I have the RT-AC66*W *, which is the same thing as the ac66u, except its white. i think they kind of throw those last letters around to mean what suites them,or the situation best.


----------



## hat (Jun 25, 2016)

Well, flashing Tomato was successful. All I did was put it in rescue mode and flash Tomato directly from there. I don't know why they have a million hoops for you to jump through (telnet this, TFTP that)...

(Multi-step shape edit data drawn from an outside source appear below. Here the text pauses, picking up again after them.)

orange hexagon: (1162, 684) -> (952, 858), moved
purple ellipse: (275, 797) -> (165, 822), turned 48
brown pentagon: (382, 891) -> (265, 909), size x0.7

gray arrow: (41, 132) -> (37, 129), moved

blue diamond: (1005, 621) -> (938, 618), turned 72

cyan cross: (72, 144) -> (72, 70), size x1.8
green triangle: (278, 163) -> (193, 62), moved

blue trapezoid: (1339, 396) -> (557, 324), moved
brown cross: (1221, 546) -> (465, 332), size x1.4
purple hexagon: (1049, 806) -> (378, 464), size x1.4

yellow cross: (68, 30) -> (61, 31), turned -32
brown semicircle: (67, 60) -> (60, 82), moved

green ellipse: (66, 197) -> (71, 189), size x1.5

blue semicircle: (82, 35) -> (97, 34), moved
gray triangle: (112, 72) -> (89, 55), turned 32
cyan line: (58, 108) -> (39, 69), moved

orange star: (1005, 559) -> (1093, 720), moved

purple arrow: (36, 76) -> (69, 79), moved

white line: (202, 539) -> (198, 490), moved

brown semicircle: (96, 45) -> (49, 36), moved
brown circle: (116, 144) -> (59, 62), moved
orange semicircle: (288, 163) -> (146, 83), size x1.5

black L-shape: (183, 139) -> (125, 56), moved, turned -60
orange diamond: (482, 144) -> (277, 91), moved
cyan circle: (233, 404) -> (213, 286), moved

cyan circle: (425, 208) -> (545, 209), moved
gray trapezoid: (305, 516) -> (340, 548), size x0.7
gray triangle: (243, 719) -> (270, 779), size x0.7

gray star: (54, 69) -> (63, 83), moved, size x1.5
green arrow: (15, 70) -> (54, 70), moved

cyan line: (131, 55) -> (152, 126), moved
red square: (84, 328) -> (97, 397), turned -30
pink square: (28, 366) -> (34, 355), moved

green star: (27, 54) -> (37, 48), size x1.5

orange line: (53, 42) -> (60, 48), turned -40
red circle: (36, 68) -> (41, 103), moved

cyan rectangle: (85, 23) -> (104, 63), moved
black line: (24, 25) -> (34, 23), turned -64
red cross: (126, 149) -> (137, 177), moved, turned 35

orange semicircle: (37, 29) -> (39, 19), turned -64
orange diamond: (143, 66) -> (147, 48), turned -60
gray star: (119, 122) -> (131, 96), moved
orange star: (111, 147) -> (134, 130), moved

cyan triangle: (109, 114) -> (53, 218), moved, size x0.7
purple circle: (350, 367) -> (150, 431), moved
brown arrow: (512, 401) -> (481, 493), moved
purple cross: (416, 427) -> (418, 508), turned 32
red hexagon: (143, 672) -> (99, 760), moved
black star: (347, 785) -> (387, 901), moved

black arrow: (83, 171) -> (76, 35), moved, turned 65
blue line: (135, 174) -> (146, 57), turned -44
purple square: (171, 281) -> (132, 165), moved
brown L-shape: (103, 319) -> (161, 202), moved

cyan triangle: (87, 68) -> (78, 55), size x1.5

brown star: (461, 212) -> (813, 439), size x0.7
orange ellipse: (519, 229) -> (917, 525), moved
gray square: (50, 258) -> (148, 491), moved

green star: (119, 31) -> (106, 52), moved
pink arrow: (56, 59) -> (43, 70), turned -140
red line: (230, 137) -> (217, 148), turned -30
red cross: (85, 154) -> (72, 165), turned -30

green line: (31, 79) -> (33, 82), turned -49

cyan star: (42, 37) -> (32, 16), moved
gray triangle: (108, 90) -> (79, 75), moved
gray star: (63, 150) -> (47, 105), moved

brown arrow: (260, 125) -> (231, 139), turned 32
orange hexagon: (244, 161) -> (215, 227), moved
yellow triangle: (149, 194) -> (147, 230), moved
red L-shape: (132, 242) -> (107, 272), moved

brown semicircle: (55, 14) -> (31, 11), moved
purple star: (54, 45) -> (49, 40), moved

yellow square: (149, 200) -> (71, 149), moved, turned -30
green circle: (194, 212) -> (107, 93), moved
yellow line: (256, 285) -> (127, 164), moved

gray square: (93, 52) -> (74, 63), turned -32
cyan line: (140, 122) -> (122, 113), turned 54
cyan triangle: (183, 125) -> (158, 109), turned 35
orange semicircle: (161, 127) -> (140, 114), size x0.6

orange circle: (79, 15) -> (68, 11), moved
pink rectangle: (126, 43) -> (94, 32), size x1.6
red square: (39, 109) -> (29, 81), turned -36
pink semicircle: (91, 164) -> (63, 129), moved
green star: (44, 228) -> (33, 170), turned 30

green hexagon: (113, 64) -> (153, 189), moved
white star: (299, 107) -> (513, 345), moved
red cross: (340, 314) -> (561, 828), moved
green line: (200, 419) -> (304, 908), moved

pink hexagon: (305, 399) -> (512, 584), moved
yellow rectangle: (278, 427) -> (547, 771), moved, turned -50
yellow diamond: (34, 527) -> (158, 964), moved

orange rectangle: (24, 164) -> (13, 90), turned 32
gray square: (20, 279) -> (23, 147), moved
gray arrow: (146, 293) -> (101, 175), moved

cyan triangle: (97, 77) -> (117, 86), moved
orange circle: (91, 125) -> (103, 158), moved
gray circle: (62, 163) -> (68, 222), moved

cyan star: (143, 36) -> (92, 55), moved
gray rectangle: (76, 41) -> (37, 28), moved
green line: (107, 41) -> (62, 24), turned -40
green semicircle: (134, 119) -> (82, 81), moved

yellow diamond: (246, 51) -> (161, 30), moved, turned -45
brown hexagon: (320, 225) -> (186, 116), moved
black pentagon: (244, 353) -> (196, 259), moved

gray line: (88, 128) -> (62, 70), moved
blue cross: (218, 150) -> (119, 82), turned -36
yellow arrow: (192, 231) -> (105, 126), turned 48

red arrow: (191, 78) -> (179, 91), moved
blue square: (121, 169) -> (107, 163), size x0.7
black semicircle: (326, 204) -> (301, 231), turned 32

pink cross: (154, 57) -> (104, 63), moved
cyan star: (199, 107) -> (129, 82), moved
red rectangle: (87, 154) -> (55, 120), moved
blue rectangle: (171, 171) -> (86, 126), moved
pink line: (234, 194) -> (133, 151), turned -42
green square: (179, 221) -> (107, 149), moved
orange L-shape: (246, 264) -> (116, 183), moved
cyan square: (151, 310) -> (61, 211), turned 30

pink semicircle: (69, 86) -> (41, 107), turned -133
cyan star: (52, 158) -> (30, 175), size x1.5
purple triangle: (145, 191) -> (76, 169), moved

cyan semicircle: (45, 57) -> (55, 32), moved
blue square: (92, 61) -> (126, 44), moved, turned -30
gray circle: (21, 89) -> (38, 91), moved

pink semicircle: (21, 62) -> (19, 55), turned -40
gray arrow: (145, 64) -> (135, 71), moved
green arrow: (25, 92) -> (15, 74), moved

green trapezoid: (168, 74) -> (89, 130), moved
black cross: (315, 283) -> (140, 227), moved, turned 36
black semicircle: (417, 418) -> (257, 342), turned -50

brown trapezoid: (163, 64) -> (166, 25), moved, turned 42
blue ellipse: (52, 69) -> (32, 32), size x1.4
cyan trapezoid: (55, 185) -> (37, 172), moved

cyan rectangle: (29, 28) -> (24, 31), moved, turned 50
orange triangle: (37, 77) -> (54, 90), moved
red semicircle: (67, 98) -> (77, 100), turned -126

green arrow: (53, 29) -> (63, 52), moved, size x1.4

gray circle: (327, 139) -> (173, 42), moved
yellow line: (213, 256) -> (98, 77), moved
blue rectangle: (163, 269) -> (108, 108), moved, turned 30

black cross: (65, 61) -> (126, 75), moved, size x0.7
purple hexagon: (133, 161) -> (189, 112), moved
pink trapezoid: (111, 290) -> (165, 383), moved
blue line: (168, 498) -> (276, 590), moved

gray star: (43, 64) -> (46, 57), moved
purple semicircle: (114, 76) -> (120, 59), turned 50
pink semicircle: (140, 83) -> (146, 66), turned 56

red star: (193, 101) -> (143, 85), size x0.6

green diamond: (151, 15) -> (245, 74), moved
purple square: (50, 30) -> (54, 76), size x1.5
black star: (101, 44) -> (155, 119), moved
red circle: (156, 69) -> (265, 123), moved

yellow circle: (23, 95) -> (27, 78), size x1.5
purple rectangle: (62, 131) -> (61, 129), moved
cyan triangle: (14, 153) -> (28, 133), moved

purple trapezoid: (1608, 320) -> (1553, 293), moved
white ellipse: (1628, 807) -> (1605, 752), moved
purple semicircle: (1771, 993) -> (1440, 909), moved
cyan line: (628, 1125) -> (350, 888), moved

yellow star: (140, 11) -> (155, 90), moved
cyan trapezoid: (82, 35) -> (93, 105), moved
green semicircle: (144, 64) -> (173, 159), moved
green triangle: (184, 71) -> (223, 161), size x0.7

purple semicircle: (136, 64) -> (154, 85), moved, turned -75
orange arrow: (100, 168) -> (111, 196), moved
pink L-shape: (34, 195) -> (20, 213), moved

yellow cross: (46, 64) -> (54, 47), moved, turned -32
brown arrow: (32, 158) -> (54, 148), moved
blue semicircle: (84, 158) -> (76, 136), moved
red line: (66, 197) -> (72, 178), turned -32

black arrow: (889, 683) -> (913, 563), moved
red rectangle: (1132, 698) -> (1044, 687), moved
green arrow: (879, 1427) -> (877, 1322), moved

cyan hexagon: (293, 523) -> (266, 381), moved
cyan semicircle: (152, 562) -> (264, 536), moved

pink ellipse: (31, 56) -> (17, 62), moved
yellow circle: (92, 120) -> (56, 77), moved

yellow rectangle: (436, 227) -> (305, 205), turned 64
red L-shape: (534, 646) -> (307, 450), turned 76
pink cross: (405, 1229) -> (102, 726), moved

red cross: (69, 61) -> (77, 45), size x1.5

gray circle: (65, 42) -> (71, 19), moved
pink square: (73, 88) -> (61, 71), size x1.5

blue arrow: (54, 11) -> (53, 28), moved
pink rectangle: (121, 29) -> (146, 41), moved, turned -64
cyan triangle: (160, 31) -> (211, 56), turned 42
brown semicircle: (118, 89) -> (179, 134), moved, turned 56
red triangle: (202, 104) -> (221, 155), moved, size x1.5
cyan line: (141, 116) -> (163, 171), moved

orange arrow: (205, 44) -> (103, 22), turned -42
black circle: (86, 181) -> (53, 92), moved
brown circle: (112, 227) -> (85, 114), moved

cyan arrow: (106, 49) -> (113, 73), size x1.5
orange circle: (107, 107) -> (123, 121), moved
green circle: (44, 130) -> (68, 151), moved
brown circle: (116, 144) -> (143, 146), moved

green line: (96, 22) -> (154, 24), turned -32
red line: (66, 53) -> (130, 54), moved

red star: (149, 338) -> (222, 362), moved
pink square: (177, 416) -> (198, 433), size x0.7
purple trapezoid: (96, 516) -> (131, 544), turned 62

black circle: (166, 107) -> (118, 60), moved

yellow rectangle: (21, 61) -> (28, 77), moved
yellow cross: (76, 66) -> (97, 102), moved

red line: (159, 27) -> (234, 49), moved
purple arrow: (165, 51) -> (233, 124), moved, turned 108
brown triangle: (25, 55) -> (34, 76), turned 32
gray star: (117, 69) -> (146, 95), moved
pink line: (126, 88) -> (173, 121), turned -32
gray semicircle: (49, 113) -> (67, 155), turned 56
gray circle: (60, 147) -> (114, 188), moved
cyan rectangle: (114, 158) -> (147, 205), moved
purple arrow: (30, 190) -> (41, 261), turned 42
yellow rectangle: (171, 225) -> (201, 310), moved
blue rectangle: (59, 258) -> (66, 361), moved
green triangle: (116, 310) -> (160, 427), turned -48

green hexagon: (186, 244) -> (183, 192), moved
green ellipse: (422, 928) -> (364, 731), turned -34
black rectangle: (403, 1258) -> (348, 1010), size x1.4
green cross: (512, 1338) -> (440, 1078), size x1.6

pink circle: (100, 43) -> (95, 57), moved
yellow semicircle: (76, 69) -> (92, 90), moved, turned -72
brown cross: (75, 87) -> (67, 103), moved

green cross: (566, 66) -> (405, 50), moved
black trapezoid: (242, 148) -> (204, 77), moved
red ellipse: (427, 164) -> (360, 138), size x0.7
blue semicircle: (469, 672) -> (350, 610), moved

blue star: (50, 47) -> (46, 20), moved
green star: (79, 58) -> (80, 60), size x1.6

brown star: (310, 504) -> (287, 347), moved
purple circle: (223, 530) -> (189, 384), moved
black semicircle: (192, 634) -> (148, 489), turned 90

it gives me the functionality I wanted. I can see the amount of data going to each IP now.


----------



## total4linux (Oct 7, 2017)

Hi All
i came across this forum hopping to get some help, i own a RT-N66U and flushed latest Merlin RT-N66U_380.68_2.trx and try to flush latest DD-WRT dd-wrt.v24-29134_NEWD-2_K3.x-big-RT-N66U.trx into it but it won't let me(screen shot attached) also i tried to do via recovery mode which again strangely the wire won't connect to reach to recovery mode GUI.
I am wondering if this is something done(new policy) in Merlin firmware to prevent using other firmwares such as DD-WRT.
is there anyway i can install it via telnet/ssh at all or it is not safe doing so?
thanks for help in advance.


----------



## RejZoR (Oct 7, 2017)

@total4linux 
Go to ASUS page, download latest firmware, flash it and then flash Merlin's firmware. That should do the trick. From there on, it should work directly with Merlin's firmwares...


----------